§ **Task requirements**
Exactly the lines from the one with "autoexpertproducts" to the end of the data below should be set down, and no others.

Page-level text extractions:

■ ■ ■ ■

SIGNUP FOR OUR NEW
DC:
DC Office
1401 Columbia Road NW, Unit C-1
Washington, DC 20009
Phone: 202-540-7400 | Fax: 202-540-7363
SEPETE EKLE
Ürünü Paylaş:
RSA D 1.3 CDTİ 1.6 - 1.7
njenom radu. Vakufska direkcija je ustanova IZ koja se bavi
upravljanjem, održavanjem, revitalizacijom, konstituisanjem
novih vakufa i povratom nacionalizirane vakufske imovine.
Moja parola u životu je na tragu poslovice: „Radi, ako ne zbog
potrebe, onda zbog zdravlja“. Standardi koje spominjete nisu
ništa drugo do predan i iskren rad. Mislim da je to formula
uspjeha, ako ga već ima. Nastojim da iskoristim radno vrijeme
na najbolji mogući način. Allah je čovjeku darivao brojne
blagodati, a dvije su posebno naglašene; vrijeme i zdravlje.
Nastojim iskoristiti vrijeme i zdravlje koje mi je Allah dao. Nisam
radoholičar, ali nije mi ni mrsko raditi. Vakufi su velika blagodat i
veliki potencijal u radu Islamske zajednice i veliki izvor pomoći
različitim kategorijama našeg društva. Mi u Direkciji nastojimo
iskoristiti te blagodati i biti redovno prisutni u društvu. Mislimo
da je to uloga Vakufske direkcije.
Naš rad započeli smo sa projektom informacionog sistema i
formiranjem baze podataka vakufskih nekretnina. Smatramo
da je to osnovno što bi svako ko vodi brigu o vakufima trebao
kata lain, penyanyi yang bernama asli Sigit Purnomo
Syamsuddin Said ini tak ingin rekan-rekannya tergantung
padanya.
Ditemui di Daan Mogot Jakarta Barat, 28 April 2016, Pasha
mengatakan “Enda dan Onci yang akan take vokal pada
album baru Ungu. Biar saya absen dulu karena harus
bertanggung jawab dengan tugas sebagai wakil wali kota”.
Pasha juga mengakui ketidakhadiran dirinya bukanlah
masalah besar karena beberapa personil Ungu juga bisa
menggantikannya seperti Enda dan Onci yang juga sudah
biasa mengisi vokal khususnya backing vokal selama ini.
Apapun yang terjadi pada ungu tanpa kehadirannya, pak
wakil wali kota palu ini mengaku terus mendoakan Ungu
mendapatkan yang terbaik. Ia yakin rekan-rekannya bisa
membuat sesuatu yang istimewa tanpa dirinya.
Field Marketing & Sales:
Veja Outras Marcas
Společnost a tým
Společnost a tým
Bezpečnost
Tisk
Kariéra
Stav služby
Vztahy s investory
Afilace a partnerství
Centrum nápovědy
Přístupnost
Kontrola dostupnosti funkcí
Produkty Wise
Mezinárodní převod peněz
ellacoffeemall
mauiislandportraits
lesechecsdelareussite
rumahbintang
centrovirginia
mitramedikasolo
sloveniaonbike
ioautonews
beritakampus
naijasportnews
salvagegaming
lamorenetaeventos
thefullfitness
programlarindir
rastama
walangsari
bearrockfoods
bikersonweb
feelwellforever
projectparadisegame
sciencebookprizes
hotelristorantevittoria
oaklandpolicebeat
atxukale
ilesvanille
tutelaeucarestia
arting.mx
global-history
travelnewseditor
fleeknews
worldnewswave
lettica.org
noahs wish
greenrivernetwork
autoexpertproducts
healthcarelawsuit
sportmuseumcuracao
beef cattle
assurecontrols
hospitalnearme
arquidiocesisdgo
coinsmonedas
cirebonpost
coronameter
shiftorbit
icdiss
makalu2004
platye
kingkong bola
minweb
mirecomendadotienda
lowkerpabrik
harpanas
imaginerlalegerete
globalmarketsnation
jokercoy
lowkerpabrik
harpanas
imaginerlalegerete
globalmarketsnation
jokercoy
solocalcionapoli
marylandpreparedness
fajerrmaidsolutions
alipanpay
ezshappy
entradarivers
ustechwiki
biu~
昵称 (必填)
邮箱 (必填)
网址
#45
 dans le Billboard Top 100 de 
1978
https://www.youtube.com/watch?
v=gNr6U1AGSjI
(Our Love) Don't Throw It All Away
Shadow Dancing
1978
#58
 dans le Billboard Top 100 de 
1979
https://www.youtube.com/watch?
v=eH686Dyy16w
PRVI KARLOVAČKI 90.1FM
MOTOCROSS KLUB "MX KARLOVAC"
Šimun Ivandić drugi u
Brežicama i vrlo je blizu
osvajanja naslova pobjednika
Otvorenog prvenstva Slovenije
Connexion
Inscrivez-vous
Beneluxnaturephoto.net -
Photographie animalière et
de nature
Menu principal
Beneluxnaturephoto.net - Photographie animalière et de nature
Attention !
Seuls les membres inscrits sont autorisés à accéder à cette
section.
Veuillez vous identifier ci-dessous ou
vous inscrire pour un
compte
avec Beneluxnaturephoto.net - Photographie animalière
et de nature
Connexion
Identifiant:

■ ■ ■ ■

§ **Exercise solution**
autoexpertproducts
healthcarelawsuit
sportmuseumcuracao
beef cattle
assurecontrols
hospitalnearme
arquidiocesisdgo
coinsmonedas
cirebonpost
coronameter
shiftorbit
icdiss
makalu2004
platye
kingkong bola
minweb
mirecomendadotienda
lowkerpabrik
harpanas
imaginerlalegerete
globalmarketsnation
jokercoy
lowkerpabrik
harpanas
imaginerlalegerete
globalmarketsnation
jokercoy
solocalcionapoli
marylandpreparedness
fajerrmaidsolutions
alipanpay
ezshappy
entradarivers
ustechwiki
biu~
昵称 (必填)
邮箱 (必填)
网址
#45
 dans le Billboard Top 100 de 
1978
https://www.youtube.com/watch?
v=gNr6U1AGSjI
(Our Love) Don't Throw It All Away
Shadow Dancing
1978
#58
 dans le Billboard Top 100 de 
1979
https://www.youtube.com/watch?
v=eH686Dyy16w
PRVI KARLOVAČKI 90.1FM
MOTOCROSS KLUB "MX KARLOVAC"
Šimun Ivandić drugi u
Brežicama i vrlo je blizu
osvajanja naslova pobjednika
Otvorenog prvenstva Slovenije
Connexion
Inscrivez-vous
Beneluxnaturephoto.net -
Photographie animalière et
de nature
Menu principal
Beneluxnaturephoto.net - Photographie animalière et de nature
Attention !
Seuls les membres inscrits sont autorisés à accéder à cette
section.
Veuillez vous identifier ci-dessous ou
vous inscrire pour un
compte
avec Beneluxnaturephoto.net - Photographie animalière
et de nature
Connexion
Identifiant:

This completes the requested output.